### Assignment
In the entries below, count every line with the string "this". State the count and nothing else.

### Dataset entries
********************

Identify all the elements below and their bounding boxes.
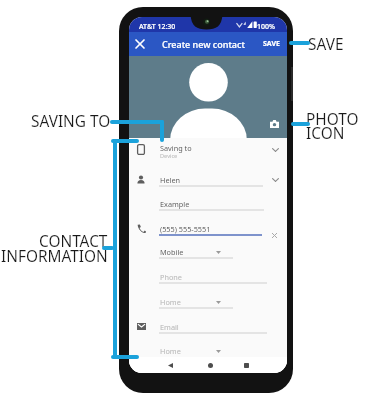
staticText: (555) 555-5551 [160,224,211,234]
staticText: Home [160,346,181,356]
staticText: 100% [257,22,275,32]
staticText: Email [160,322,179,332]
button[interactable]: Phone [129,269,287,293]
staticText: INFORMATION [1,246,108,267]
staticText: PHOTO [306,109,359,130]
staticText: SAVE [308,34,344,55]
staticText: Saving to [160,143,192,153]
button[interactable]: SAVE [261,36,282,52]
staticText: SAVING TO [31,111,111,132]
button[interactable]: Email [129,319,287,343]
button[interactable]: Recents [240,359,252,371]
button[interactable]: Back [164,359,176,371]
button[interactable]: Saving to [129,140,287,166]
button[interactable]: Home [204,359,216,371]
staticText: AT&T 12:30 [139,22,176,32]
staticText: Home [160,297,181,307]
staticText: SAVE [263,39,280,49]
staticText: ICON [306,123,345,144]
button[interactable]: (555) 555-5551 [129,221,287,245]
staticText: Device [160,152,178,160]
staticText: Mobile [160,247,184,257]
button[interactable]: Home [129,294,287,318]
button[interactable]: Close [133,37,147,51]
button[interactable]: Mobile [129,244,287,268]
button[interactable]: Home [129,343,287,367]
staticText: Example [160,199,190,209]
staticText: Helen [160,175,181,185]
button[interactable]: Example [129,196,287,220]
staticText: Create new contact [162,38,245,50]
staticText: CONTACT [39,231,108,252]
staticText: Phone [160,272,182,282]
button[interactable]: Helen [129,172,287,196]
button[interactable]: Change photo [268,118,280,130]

********************

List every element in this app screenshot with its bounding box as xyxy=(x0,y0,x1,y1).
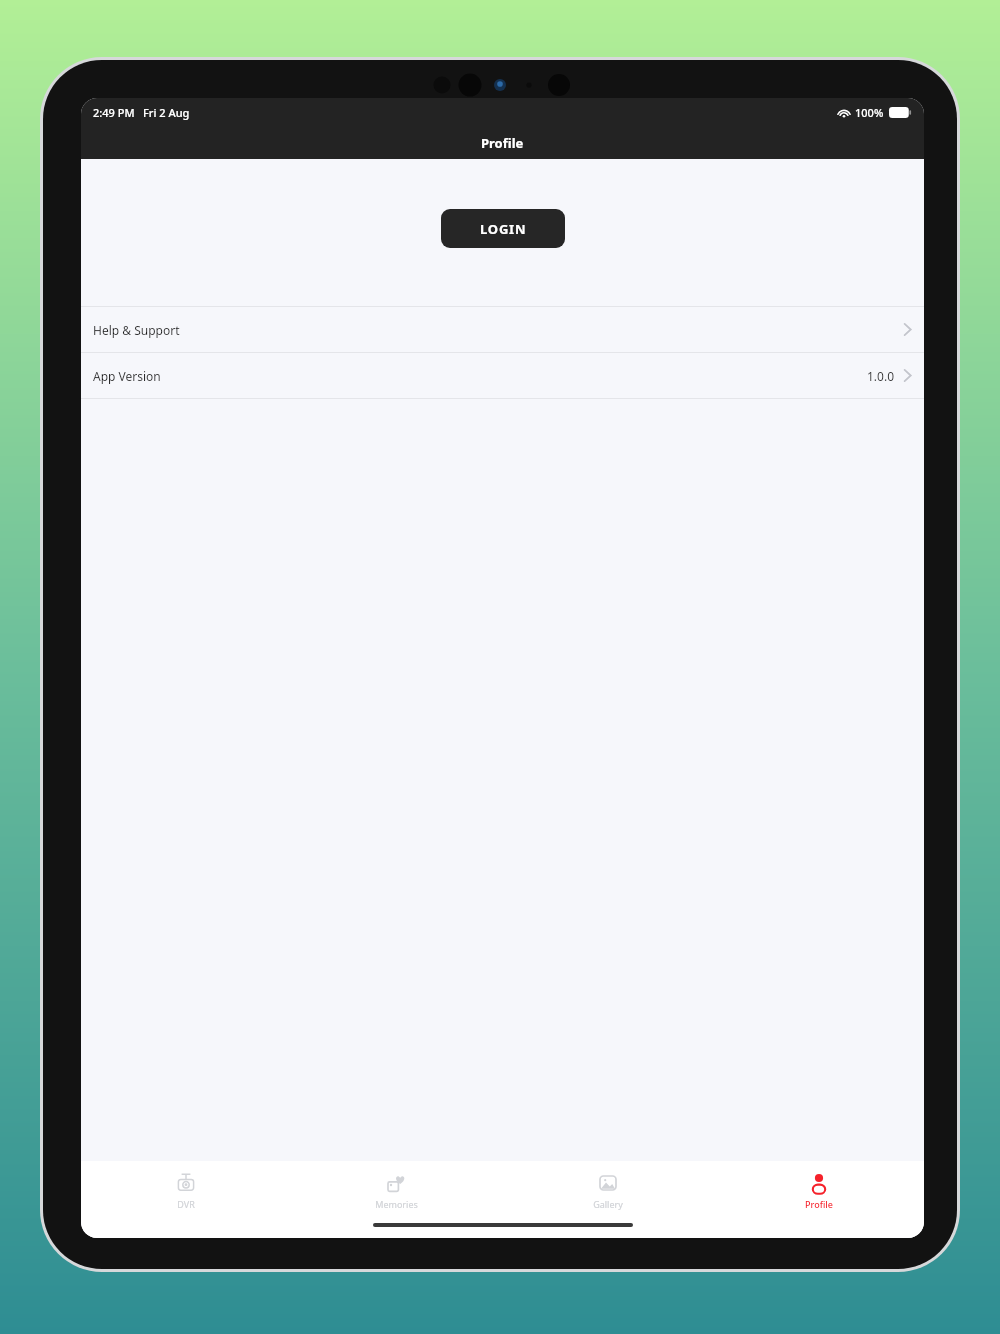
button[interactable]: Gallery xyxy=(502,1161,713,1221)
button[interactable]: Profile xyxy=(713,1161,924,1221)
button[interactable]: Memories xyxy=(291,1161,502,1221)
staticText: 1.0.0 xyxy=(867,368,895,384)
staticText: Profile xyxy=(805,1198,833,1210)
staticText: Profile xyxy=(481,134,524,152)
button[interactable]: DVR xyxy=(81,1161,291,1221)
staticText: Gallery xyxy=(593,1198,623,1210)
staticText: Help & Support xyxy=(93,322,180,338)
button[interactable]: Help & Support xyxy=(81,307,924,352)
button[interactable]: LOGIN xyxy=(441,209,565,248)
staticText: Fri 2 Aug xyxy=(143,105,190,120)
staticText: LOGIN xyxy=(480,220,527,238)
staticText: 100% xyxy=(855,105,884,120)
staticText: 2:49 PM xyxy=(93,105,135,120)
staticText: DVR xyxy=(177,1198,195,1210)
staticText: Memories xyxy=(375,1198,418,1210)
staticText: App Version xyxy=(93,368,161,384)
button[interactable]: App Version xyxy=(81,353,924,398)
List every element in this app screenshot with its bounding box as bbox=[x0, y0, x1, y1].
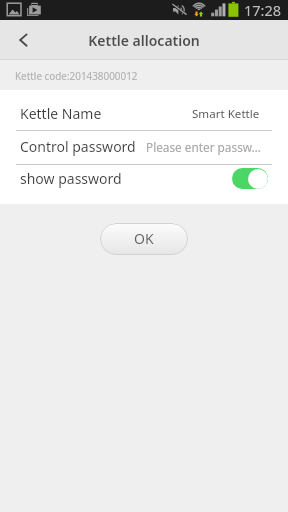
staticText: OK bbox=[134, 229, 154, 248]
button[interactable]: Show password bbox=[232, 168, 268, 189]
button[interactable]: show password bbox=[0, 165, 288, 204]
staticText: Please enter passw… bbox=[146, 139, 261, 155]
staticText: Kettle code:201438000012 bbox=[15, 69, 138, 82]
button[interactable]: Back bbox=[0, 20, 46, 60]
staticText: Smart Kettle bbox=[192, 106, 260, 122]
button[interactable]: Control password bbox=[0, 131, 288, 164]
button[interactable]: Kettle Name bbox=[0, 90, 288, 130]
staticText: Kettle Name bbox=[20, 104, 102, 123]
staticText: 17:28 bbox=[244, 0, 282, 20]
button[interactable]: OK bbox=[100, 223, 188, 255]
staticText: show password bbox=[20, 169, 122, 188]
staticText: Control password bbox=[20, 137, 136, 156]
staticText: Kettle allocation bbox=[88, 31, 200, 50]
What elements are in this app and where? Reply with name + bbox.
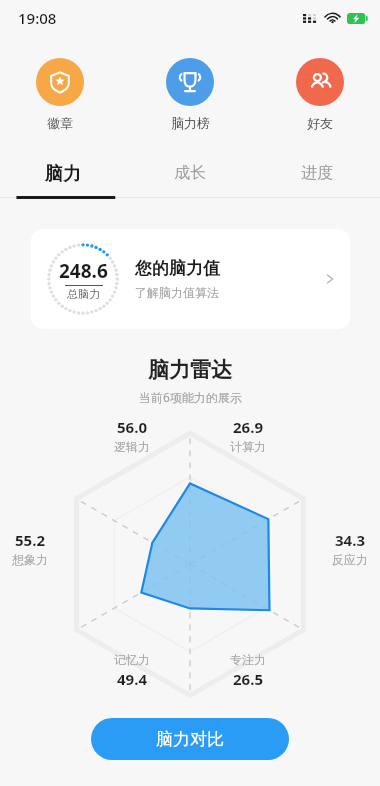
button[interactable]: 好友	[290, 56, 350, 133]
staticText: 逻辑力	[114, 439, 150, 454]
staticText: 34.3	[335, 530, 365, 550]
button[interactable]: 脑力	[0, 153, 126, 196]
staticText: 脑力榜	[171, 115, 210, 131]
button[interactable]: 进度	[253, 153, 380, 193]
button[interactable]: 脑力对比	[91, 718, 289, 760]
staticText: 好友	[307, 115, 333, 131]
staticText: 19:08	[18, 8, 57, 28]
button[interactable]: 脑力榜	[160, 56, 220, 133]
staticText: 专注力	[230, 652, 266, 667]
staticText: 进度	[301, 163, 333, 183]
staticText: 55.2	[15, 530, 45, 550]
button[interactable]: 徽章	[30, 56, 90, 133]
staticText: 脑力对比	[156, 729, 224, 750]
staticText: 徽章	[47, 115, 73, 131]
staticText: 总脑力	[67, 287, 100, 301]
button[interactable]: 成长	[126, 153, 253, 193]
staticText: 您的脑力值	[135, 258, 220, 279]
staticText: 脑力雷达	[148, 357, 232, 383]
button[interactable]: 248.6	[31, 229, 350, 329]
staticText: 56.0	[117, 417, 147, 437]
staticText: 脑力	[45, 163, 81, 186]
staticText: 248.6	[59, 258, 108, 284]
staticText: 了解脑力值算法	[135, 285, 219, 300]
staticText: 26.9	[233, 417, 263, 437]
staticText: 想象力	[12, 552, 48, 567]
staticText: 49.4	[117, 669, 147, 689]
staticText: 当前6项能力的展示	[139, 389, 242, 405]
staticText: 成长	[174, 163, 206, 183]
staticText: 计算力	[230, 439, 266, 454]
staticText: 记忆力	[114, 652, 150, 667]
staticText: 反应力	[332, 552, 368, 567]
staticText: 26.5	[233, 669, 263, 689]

********************

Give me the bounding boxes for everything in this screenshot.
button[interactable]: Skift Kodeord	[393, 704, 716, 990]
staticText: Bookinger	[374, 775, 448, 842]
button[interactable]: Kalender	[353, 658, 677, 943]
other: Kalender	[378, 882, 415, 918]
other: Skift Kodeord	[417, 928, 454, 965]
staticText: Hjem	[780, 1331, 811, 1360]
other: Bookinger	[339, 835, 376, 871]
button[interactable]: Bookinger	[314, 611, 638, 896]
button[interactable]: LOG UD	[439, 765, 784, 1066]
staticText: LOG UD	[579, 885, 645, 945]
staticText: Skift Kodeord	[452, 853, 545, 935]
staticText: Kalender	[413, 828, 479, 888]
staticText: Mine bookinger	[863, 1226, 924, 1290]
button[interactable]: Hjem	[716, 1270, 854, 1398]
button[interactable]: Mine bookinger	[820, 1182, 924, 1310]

********************

### Answer box
4